Axl lançou moda, criou polêmica, brigou com todo mundo, agora namora a Ellen Jabour, mas deixou um legado de músicas muito boas.

Não vou esquecer do álbum "The Spaghetti Incident?" que me fez ir ao Carrefour a noite comprá-lo assim que foi lançada. Disco que ouvi até riscar. Sim, os discos riscam. E dá uma vontade enorme de chorar.

Axl é performático, briguento, arrogante, e às vezes insuportável, mas mesmo assim vou esperar ele subir ao palco do Rock in Rio. E não me surpreenderá se fizer uma apresentação memorável. Porque apesar de não ser mais o sex symbol da minha adolescência, o cara tem uma coisa que está faltando nos dias de hoje, talento.

sábado, 1 de outubro de 2011

A vitimização baiana

Cláudia Leitte mandou mal no Rock in Rio. E o fato dela ser baiana e tocar axé, não tem nada a ver com isso. É tão difícil assim aceitar críticas com dignidade sem se fazer de vítima? "Porra, mandei mal". E daí?

O problema de Cláudia Leitte é não aceitar críticas nunca. E por não aceitar, numa tentativa bizarra de tentar agradar, resolveu foder com Rolling Stones. O maior erro do ser humano é querer agradar todo mundo o tempo todo. Isso não existe.

Não gosto de axé. E por isso eu não gosto de baianos? Quem disse que só tem axé na Bahia? Vi muita banda boa de rock na Bahia. A questão não tem nada a ver com preconceito, como Cláudia Leitte quer fazer parecer.

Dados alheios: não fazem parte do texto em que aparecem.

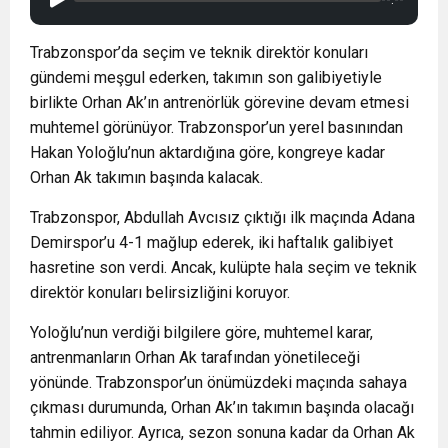
Trabzonspor’da seçim ve teknik direktör konuları
gündemi meşgul ederken, takımın son galibiyetiyle
birlikte Orhan Ak’ın antrenörlük görevine devam etmesi
muhtemel görünüyor. Trabzonspor’un yerel basınından
Hakan Yoloğlu’nun aktardığına göre, kongreye kadar
Orhan Ak takımın başında kalacak.
Trabzonspor, Abdullah Avcısız çıktığı ilk maçında Adana
Demirspor’u 4-1 mağlup ederek, iki haftalık galibiyet
hasretine son verdi. Ancak, kulüpte hala seçim ve teknik
direktör konuları belirsizliğini koruyor.
Yoloğlu’nun verdiği bilgilere göre, muhtemel karar,
antrenmanların Orhan Ak tarafından yönetileceği
yönünde. Trabzonspor’un önümüzdeki maçında sahaya
çıkması durumunda, Orhan Ak’ın takımın başında olacağı
tahmin ediliyor. Ayrıca, sezon sonuna kadar da Orhan Ak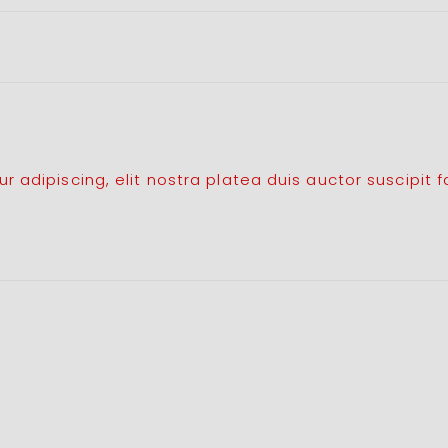
 adipiscing, elit nostra platea duis auctor suscipit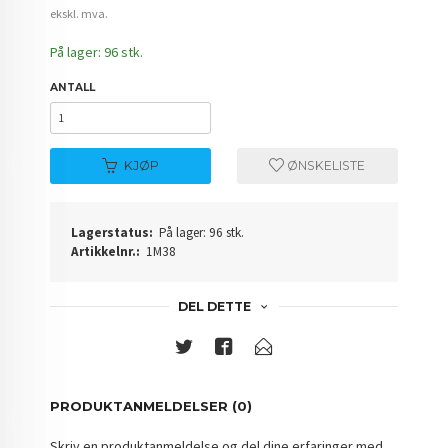
ekskl. mva.
På lager: 96 stk.
ANTALL
KJØP
ØNSKELISTE
Lagerstatus:
På lager: 96 stk.
Artikkelnr.:
1M38
DEL DETTE
PRODUKTANMELDELSER (0)
Skriv en produktanmeldelse og del dine erfaringer med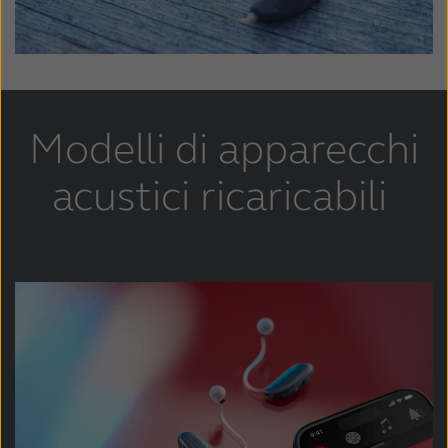
Modelli di apparecchi
acustici ricaricabili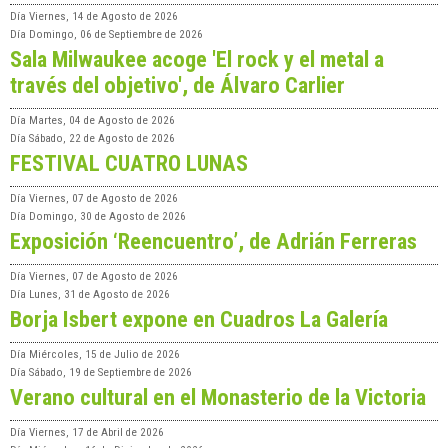
Día
Viernes, 14 de Agosto de 2026
Día
Domingo, 06 de Septiembre de 2026
Sala Milwaukee acoge 'El rock y el metal a
través del objetivo', de Álvaro Carlier
Día
Martes, 04 de Agosto de 2026
Día
Sábado, 22 de Agosto de 2026
FESTIVAL CUATRO LUNAS
Día
Viernes, 07 de Agosto de 2026
Día
Domingo, 30 de Agosto de 2026
Exposición ‘Reencuentro’, de Adrián Ferreras
Día
Viernes, 07 de Agosto de 2026
Día
Lunes, 31 de Agosto de 2026
Borja Isbert expone en Cuadros La Galería
Día
Miércoles, 15 de Julio de 2026
Día
Sábado, 19 de Septiembre de 2026
Verano cultural en el Monasterio de la Victoria
Día
Viernes, 17 de Abril de 2026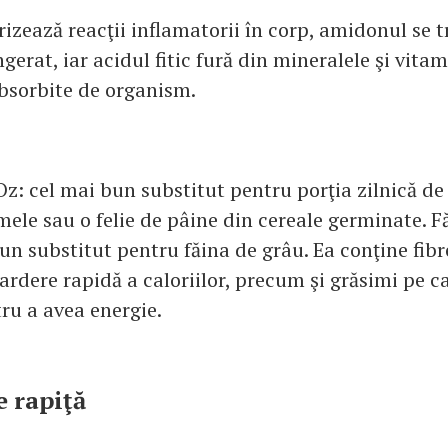
rizează reacţii inflamatorii în corp, amidonul se 
gerat, iar acidul fitic fură din mineralele şi vitam
absorbite de organism.
 Oz: cel mai bun substitut pentru porţia zilnică de
mele sau o felie de pâine din cereale germinate. F
un substitut pentru făina de grâu. Ea conţine fibr
ardere rapidă a caloriilor, precum şi grăsimi pe c
ru a avea energie.
e rapiţă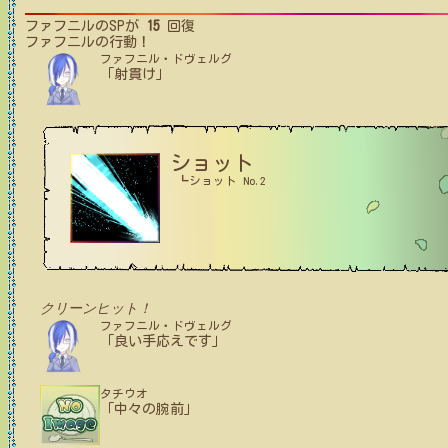
ファフニル
のSPが
15
回復
ファフニル
の行動！
ファフニル・ドヴェルグ
「射貫け」
ショット
┗ショット No.2
クリーンヒット！
ファフニル・ドヴェルグ
「良い手応えです」
タチウオ
「中々の腕前」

Vaiar uma pessoa é a MAIOR falta de educação do mundo. Não gostar é um direito de todos, desrespeitar não. E Cláudia Leitte, me desculpe, mas as suas colocações foram de uma falta de respeito sem limites. Não se responde uma crítica falando mal dos outros. Aceite a crítica, aprenda com ela, e siga em frente.

Ontem Ivete deu as caras no Rock in Rio. Não fez acrobacias, não tentou agradar um público que não é o dela. Fez o que sempre faz. E a honestidade do trabalho gerou respeito. Não achei um show fantástico, até mesmo porque, como já disse, não gosto de axé. Mas foi um show respeitoso. Respeitar nossos limites, convicções, e acreditar naquilo que fazemos, fazem a diferença.

Vamos descer do ringue, divas do axé. O lugar de vocês é no trio elétrico animando quem gosta do som de vocês. Não vejo o Metálica cantando no trio elétrico. Mas se acontecer, eles vão tocar rock, e seja lá o que Padim Ciço quiser.

O pessoal da dança do caranguejo não vai bater cabeça. O pessoal que bate cabeça não vai fazer a dança do vampiro. E cada um no seu quadrado respeitando as diferenças.